(Transcribed page contents)
=== Section Start ===

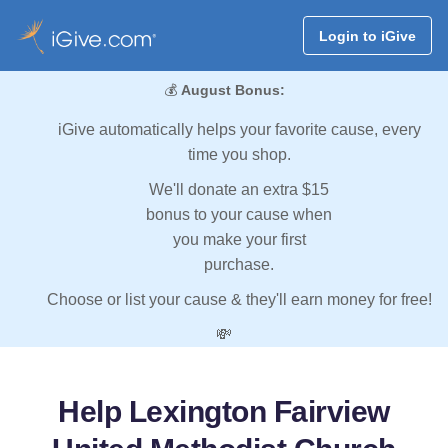
Login to iGive
💰
August Bonus:
iGive automatically helps your favorite cause, every
time you shop.
We'll donate an extra $15
bonus to your cause when
you make your first
purchase.
Choose or list your cause & they'll earn money for free!
💸
Help Lexington Fairview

=== Section End ===

About this exercise: Pull every line containing "cause" from the data.

Exercise output:
iGive automatically helps your favorite cause, every
bonus to your cause when
Choose or list your cause & they'll earn money for free!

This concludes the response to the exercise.